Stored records
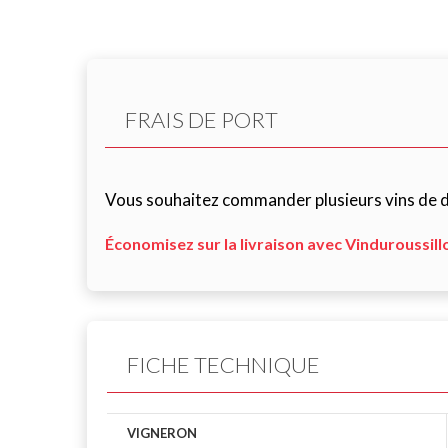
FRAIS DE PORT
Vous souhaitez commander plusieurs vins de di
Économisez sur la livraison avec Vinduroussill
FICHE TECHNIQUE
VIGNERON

==

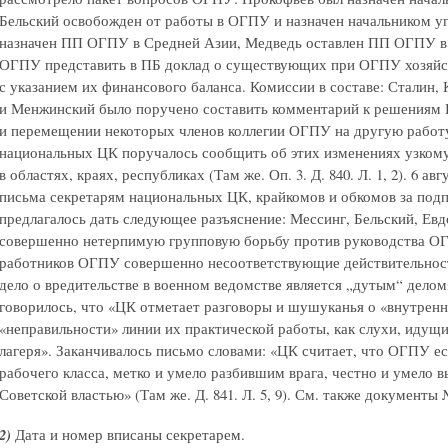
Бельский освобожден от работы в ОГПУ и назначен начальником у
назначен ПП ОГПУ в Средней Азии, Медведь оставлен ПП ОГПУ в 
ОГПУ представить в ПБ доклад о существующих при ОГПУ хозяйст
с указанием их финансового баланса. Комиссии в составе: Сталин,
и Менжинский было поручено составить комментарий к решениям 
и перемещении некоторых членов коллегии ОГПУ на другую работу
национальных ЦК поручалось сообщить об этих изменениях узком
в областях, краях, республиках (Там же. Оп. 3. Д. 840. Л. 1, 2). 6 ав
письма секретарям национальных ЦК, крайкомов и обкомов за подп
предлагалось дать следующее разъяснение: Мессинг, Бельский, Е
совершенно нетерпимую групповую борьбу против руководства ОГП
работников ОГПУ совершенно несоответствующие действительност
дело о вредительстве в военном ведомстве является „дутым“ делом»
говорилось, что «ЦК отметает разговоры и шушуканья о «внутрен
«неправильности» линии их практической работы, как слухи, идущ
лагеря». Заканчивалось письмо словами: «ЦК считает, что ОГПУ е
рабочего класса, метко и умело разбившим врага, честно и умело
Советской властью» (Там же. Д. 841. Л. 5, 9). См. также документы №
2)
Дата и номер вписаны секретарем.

...

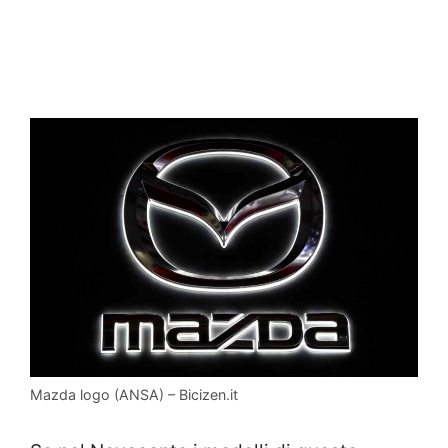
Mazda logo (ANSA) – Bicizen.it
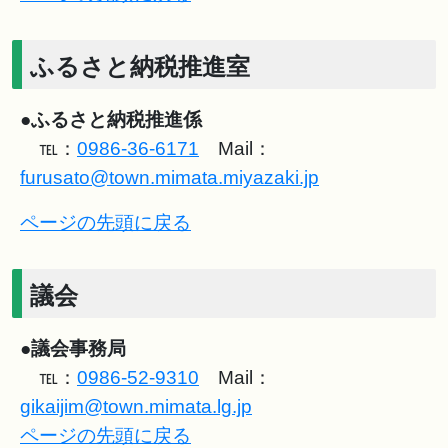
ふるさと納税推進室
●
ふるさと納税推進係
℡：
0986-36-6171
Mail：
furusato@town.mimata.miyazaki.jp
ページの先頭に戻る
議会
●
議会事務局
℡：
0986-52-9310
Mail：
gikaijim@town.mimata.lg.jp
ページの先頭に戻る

Exercise
Repeat, exactly as they stand above, the lines from the line with "в областях, краях, республиках" to the line with "Дата и номер вписаны секретарем.", both lines included.

Result for this exercise
в областях, краях, республиках (Там же. Оп. 3. Д. 840. Л. 1, 2). 6 ав
письма секретарям национальных ЦК, крайкомов и обкомов за подп
предлагалось дать следующее разъяснение: Мессинг, Бельский, Е
совершенно нетерпимую групповую борьбу против руководства ОГП
работников ОГПУ совершенно несоответствующие действительност
дело о вредительстве в военном ведомстве является „дутым“ делом»
говорилось, что «ЦК отметает разговоры и шушуканья о «внутрен
«неправильности» линии их практической работы, как слухи, идущ
лагеря». Заканчивалось письмо словами: «ЦК считает, что ОГПУ е
рабочего класса, метко и умело разбившим врага, честно и умело
Советской властью» (Там же. Д. 841. Л. 5, 9). См. также документы №
2)
Дата и номер вписаны секретарем.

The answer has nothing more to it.